Task instructions >>
Look through the lines below for the word "BTGPIO", and copy every line that has it.

(Recorded data)
***

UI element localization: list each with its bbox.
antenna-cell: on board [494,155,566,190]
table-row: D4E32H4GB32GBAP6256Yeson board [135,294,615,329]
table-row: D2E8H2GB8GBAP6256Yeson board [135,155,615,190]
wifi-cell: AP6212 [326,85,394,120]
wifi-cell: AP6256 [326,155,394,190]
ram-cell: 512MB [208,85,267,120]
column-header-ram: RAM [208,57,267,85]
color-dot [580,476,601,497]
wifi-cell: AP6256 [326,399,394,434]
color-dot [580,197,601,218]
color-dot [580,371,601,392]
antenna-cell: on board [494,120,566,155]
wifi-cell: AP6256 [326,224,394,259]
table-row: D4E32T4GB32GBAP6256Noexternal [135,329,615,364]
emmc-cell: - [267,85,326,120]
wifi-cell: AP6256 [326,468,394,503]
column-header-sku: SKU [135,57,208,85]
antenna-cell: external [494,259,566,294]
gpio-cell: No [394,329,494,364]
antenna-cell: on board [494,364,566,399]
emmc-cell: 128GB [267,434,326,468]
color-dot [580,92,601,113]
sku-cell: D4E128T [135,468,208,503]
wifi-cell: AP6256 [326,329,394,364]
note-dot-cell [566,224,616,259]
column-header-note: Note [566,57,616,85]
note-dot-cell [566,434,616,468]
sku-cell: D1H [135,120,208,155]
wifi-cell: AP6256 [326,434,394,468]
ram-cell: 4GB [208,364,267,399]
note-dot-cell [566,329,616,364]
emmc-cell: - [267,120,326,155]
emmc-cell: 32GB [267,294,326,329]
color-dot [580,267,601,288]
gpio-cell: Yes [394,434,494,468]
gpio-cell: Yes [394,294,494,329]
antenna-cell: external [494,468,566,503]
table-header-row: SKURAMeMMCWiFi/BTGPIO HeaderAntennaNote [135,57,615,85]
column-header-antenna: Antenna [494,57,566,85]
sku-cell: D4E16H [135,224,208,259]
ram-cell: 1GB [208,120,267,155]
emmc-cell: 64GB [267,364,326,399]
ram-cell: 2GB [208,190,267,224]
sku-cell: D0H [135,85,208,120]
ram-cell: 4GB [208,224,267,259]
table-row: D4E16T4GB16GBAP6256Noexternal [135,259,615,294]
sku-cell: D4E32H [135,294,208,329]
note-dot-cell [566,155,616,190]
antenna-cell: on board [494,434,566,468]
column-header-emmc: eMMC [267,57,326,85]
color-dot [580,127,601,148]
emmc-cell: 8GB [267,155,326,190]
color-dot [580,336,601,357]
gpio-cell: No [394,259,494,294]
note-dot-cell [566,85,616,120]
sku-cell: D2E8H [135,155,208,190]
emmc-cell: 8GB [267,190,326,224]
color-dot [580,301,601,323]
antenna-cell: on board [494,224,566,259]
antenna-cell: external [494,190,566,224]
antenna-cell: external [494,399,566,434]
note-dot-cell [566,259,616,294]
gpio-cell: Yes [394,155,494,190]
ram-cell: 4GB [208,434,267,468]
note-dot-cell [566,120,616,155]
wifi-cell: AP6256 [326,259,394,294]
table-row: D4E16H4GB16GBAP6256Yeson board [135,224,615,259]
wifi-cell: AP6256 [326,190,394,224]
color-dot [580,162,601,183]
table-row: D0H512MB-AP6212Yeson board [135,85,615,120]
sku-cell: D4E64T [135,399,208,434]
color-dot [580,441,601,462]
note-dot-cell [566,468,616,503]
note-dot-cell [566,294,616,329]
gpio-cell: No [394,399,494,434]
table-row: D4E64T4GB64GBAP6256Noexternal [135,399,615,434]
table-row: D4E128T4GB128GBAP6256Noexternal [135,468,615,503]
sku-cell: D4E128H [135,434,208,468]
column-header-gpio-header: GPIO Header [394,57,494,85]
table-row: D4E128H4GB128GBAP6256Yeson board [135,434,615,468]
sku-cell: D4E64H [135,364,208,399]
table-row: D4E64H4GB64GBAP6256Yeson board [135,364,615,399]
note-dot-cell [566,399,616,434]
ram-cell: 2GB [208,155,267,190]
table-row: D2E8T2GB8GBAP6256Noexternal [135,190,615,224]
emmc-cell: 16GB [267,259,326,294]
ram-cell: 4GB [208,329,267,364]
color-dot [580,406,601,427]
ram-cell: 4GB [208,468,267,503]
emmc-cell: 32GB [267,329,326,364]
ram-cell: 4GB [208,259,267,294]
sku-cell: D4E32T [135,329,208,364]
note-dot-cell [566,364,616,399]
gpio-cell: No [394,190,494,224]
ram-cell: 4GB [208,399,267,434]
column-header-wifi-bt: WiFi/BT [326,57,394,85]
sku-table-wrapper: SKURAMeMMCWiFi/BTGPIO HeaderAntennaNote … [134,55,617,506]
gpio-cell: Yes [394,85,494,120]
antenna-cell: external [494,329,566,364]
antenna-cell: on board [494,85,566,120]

***

Answer box >>
table-header-row: SKURAMeMMCWiFi/BTGPIO HeaderAntennaNote [135,57,615,85]
sku-table-wrapper: SKURAMeMMCWiFi/BTGPIO HeaderAntennaNote … [134,55,617,506]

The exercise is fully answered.